§ **REQUIREMENT**
Show, from the entries below, every line in which "αστέρια" appears.

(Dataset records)
- Opening Delimiter -
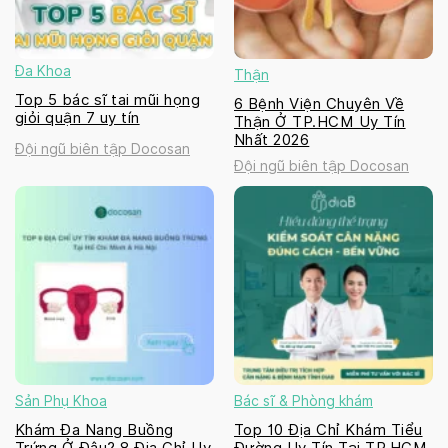
Đa Khoa
Thận
Top 5 bác sĩ tai mũi họng
6 Bệnh Viện Chuyên Về
giỏi quận 7 uy tín
Thận Ở TP.HCM Uy Tín
Nhất 2026
Đội ngũ biên tập Docosan
Đội ngũ biên tập Docosan
Sản Phụ Khoa
Bác sĩ & Phòng khám
Khám Đa Nang Buồng
Top 10 Địa Chỉ Khám Tiểu
Trứng Ở Đâu? 8 Địa Chỉ Uy
Đường Uy Tín Tại TP.HCM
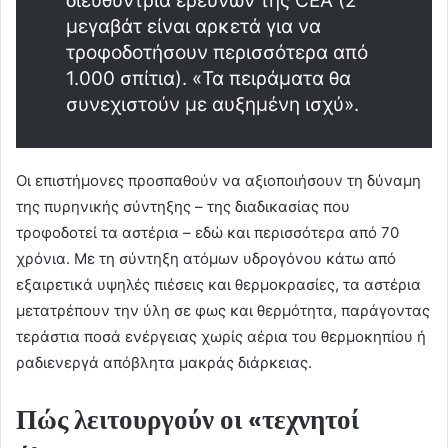
διευθύντρια ερευνών της CEA (2
μεγαβάτ είναι αρκετά για να
τροφοδοτήσουν περισσότερα από
1.000 σπίτια). «Τα πειράματα θα
συνεχιστούν με αυξημένη ισχύ».
Οι επιστήμονες προσπαθούν να αξιοποιήσουν τη δύναμη
της πυρηνικής σύντηξης – της διαδικασίας που
τροφοδοτεί τα αστέρια – εδώ και περισσότερα από 70
χρόνια. Με τη σύντηξη ατόμων υδρογόνου κάτω από
εξαιρετικά υψηλές πιέσεις και θερμοκρασίες, τα αστέρια
μετατρέπουν την ύλη σε φως και θερμότητα, παράγοντας
τεράστια ποσά ενέργειας χωρίς αέρια του θερμοκηπίου ή
ραδιενεργά απόβλητα μακράς διάρκειας.
Πώς λειτουργούν οι «τεχνητοί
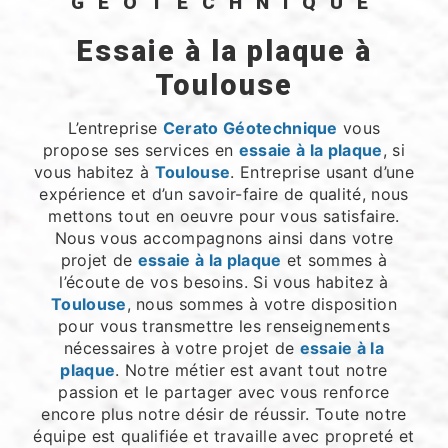
GÉOTECHNIQUE
essaie à la plaque à
Toulouse
L’entreprise
Cerato Géotechnique
vous
propose ses services en
essaie à la plaque
, si
vous habitez à
Toulouse
. Entreprise usant d’une
expérience et d’un savoir-faire de qualité, nous
mettons tout en oeuvre pour vous satisfaire.
Nous vous accompagnons ainsi dans votre
projet de
essaie à la plaque
et sommes à
l’écoute de vos besoins. Si vous habitez à
Toulouse
, nous sommes à votre disposition
pour vous transmettre les renseignements
nécessaires à votre projet de
essaie à la
plaque
. Notre métier est avant tout notre
passion et le partager avec vous renforce
encore plus notre désir de réussir. Toute notre
équipe est qualifiée et travaille avec propreté et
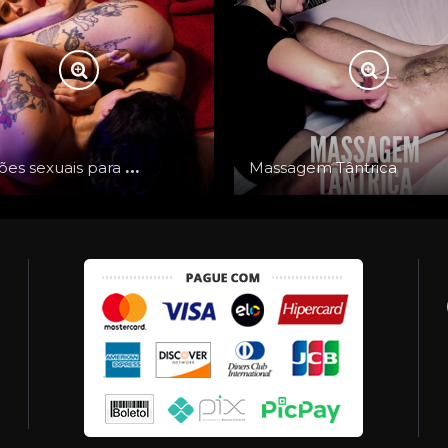
Posições sexuais para pessoas com buceta
Massagem Tântrica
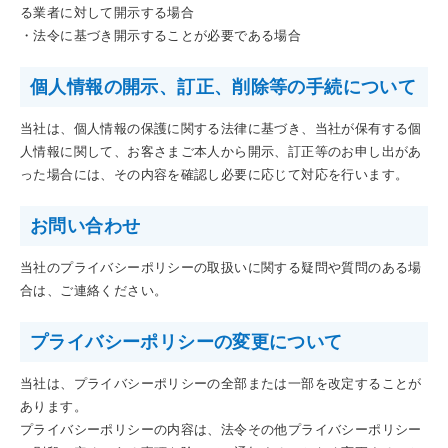
る業者に対して開示する場合
・法令に基づき開示することが必要である場合
個人情報の開示、訂正、削除等の手続について
当社は、個人情報の保護に関する法律に基づき、当社が保有する個
人情報に関して、お客さまご本人から開示、訂正等のお申し出があ
った場合には、その内容を確認し必要に応じて対応を行います。
お問い合わせ
当社のプライバシーポリシーの取扱いに関する疑問や質問のある場
合は、ご連絡ください。
プライバシーポリシーの変更について
当社は、プライバシーポリシーの全部または一部を改定することが
あります。
プライバシーポリシーの内容は、法令その他プライバシーポリシー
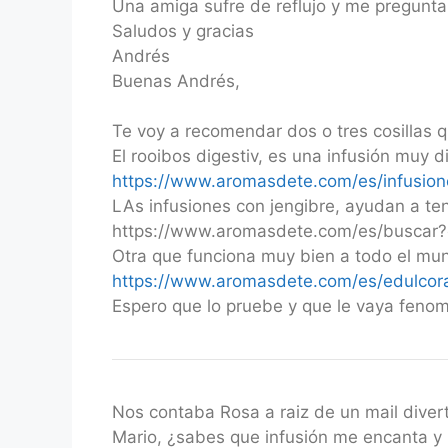
Una amiga sufre de reflujo y me pregunta 
Saludos y gracias
Andrés
Buenas Andrés,
Te voy a recomendar dos o tres cosillas q
El rooibos digestiv, es una infusión muy di
https://www.aromasdete.com/es/infusione
LAs infusiones con jengibre, ayudan a ten
https://www.aromasdete.com/es/buscar?
Otra que funciona muy bien a todo el mun
https://www.aromasdete.com/es/edulcora
Espero que lo pruebe y que le vaya fenom
Nos contaba Rosa a raiz de un mail divert
Mario, ¿sabes que infusión me encanta y 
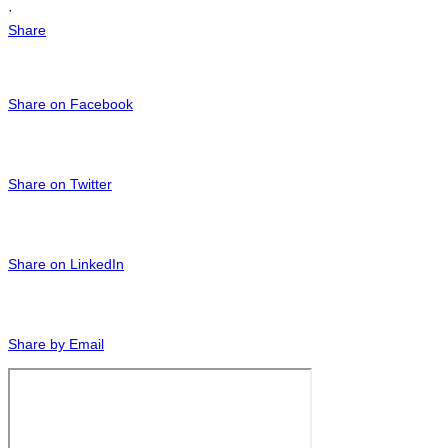
·
Share
Share on Facebook
Share on Twitter
Share on LinkedIn
Share by Email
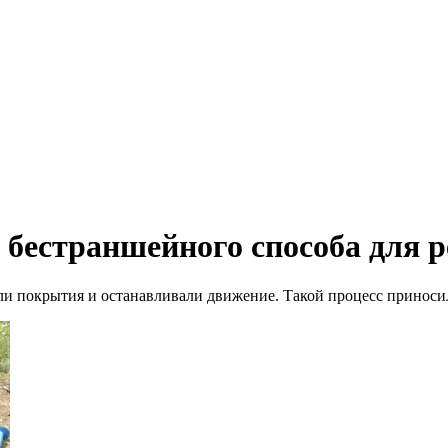
 бестраншейного способа для 
и покрытия и останавливали движение. Такой процесс приноси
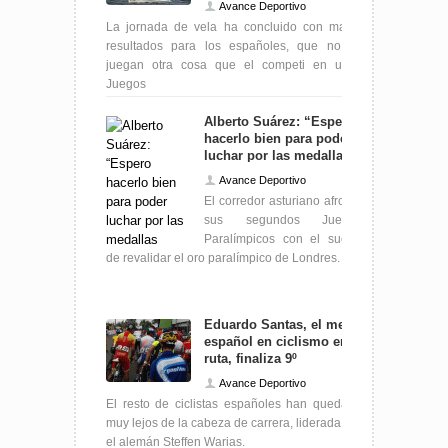
Avance Deportivo
La jornada de vela ha concluido con malos
resultados para los españoles, que no se
juegan otra cosa que el competi en unos
Juegos
Alberto Suárez: “Espero
hacerlo bien para poder
luchar por las medallas"
Avance Deportivo
El corredor asturiano afronta
sus segundos Juegos
Paralímpicos con el sueño
de revalidar el oro paralímpico de Londres.
Eduardo Santas, el mejor
español en ciclismo en
ruta, finaliza 9º
Avance Deportivo
El resto de ciclistas españoles han quedado
muy lejos de la cabeza de carrera, liderada por
el alemán Steffen Warias.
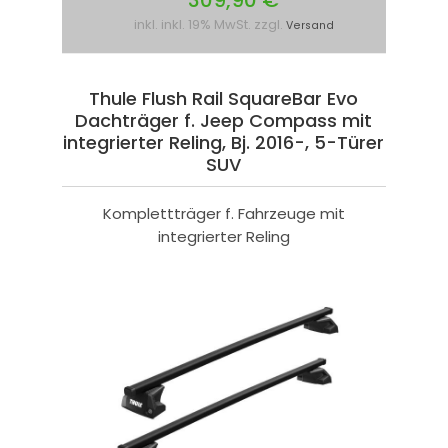
309,90 €
inkl. inkl. 19% MwSt. zzgl.
Versand
Thule Flush Rail SquareBar Evo
Dachträger f. Jeep Compass mit
integrierter Reling, Bj. 2016-, 5-Türer
SUV
Komplettträger f. Fahrzeuge mit
integrierter Reling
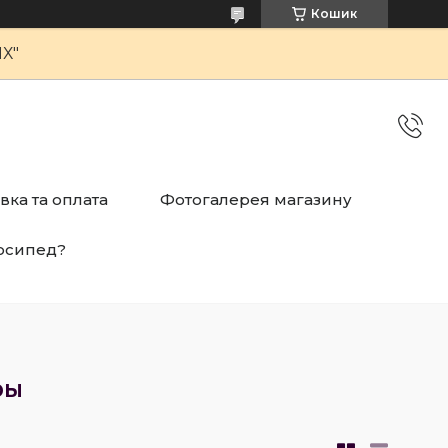
Кошик
Х"
вка та оплата
Фотогалерея магазину
осипед?
ры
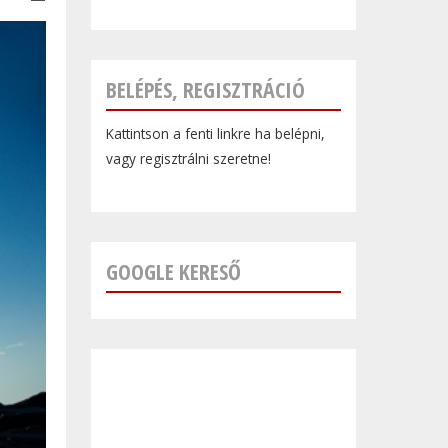
BELÉPÉS, REGISZTRÁCIÓ
Kattintson a fenti linkre ha belépni,
vagy regisztrálni szeretne!
GOOGLE KERESŐ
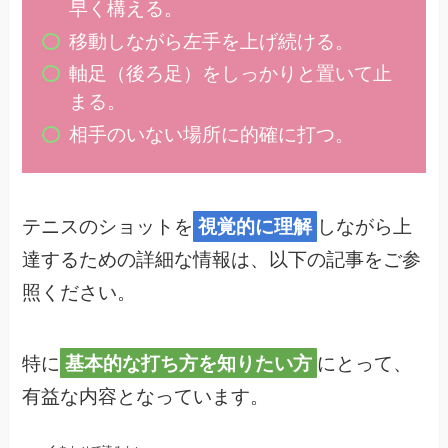
早く構える。
移動しながら左手を上げ続ける。
軸足（後ろ足）をしっかりと置いて止
まる。
相手のいない場所に的確に打つ。
テニスのショットを
視覚的に理解
しながら上
達するための詳細な情報は、以下の記事をご参
照ください。
特に
基本的な打ち方を知りたい方
にとって、
有益な内容となっています。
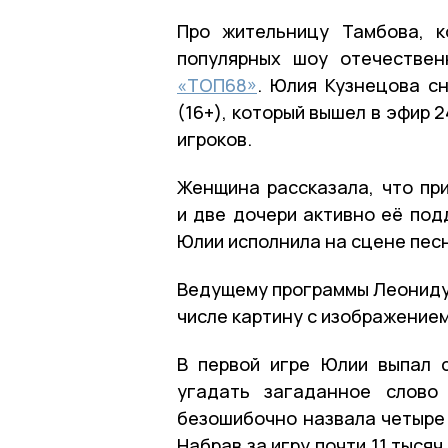
Про жительницу Тамбова, 
популярных шоу отечествен
«ТОП68»
. Юлия Кузнецова с
(16+), который вышел в эфир 
игроков.
Женщина рассказала, что пр
и две дочери активно её под
Юлии исполнила на сцене пес
Ведущему программы Леониду 
числе картину с изображением
В первой игре Юлии выпал с
угадать загаданное слово
безошибочно назвала четыре 
Набрав за игру почти 11 тыся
- Closing Delimiter -
§ **RESULT**
τροφοδοτεί τα αστέρια – εδώ και περισσότερα από 70
εξαιρετικά υψηλές πιέσεις και θερμοκρασίες, τα αστέρια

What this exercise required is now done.